Signore, Vieni a invitarci. Siamo pronti a danzarti questa corsa da fare, questi conti, il pranzo da preparare, questa veglia in cui avremo sonno. Siamo pronti a danzarti la danza del lavoro, quella del caldo, e quella del freddo, più tardi. Se certe arie sono spesso in minore, non ti diremo che sono tristi; se altre ci fanno un poco ansimare, non ti diremo che sono logoranti. E se qualcuno ci urta, la prenderemo in ridere; sapendo bene che questo capita sempre quando si danza.

Signore, insegnaci il posto che tiene, nel romanzo eterno avviato fra te e noi, il ballo singolare della nostra obbedienza. Rivelaci la grande orchestra dei tuoi disegni; in essa quel che tu permetti dà suoni strani nella serenità di quel che tu vuoi.

Insegnaci a indossare ogni giorno la nostra condizione umana come un vestito da ballo che ci farà amare da te, tutti i suoi dettagli come indispensabili gioielli.

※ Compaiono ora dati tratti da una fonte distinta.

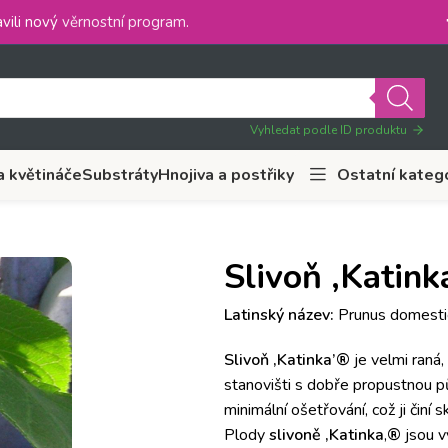
vili nový
věrnostní program
.
Vyhledat podle ID produktu
a květináče
Substráty
Hnojiva a postřiky
Ostatní kateg
Slivoň ‚Katink
Latinský název:
Prunus domestic
Slivoň ‚Katinka’®
je velmi raná,
stanovišti s dobře propustnou p
minimální ošetřování, což ji činí 
Plody
slivoně ‚Katinka
‚
®
jsou v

Facci vivere la nostra vita, non come un gioco di scacchi dove tutto è calcolato, non come una match dove tutto è difficile, non come un teorema rompicapo, ma come una festa senza fine in cui l’incontro con te si rinnova. Come un ballo. Come una danza. Fra le braccia della tua grazia, nella musica universale dell’amore. Signore, vieni a invitarci.      (da “Il ballo dell’obbedienza”, 1949).

                                                                                                                     

don Walter Magni

Per tutto il mese di agosto si interrompe l’invio di questo commento. Buona e serena vacanza a tutti.